I want to take $\frac{\partial \mathcal L(X)}{\partial X}=0$ and solve, but I don't know how to differentiate the trace. The trace operator being used in this way is quite foreign to me; how does one go about (1) finding the derivative and (2) solving for values of a matrix-valued function?

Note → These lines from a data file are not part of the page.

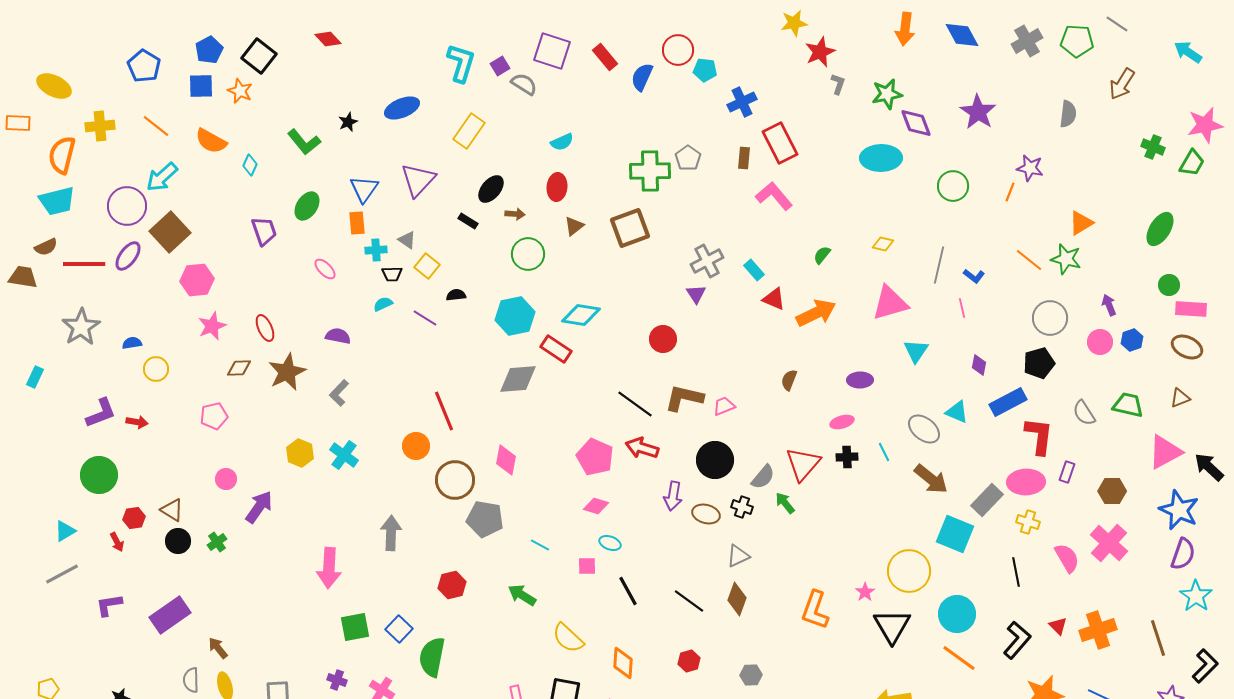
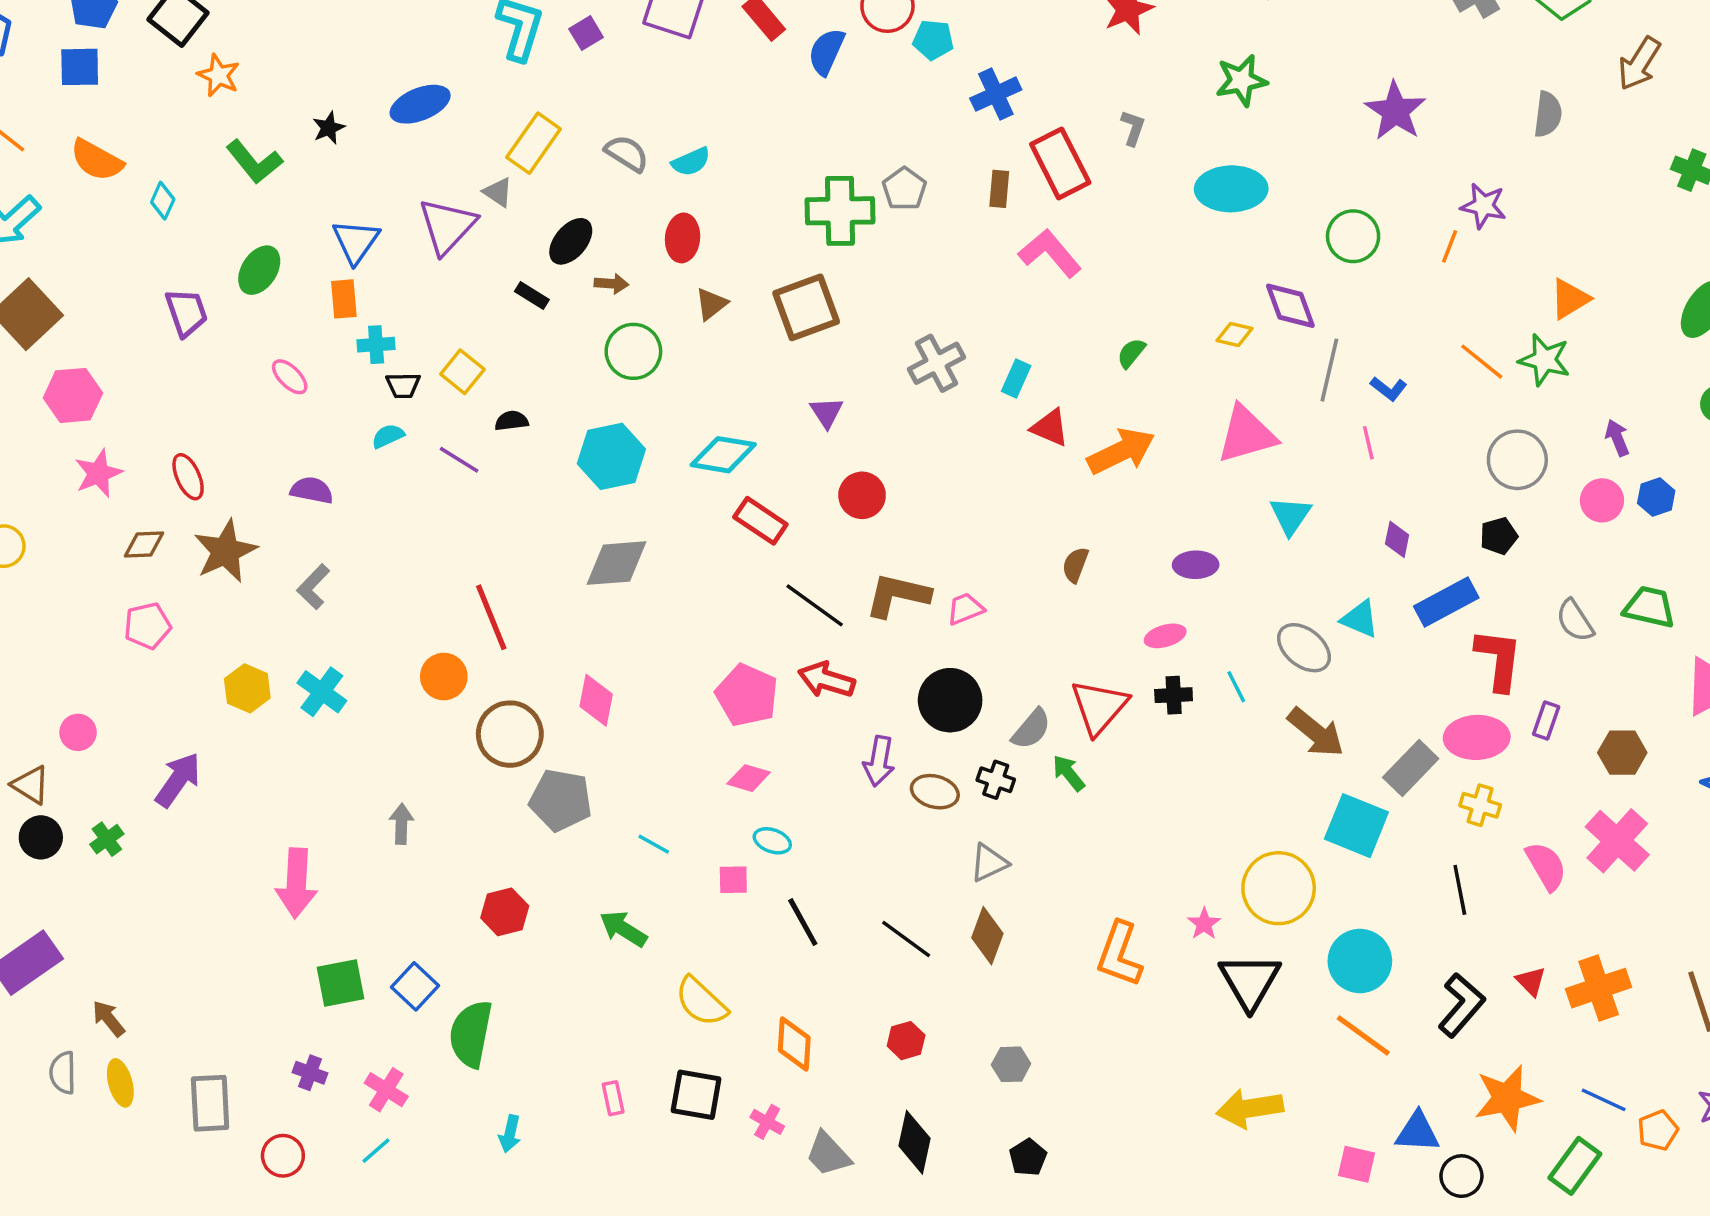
gray semicircle: (524, 84) -> (627, 153), moved
gray L-shape: (838, 84) -> (1133, 128), moved
orange star: (240, 91) -> (219, 75), moved
purple diamond: (916, 123) -> (1290, 306), moved
gray triangle: (407, 240) -> (498, 192), moved
cyan rectangle: (754, 270) -> (1016, 378), turned 65
purple triangle: (696, 294) -> (826, 412), moved
red rectangle: (556, 349) -> (760, 521), moved
black pentagon: (1039, 363) -> (1499, 536), size x0.7
pink pentagon: (214, 416) -> (147, 626), moved
pink circle: (226, 479) -> (78, 732), moved
gray arrow: (391, 533) -> (401, 824), size x0.7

 A: You can use this guide - Practical Guide to Matrix Calculus for Deep Learning and the fact $$\text{trace}(A^TB)=A\cdot B=\sum_{i,j}A_{i,j}B_{i,j}$$
Now using the rules [mostly (6), but also (8), (9) (10) and so on] of matrix differential calculus from the guide we can find that the differential is (assuming $c$ is scalar)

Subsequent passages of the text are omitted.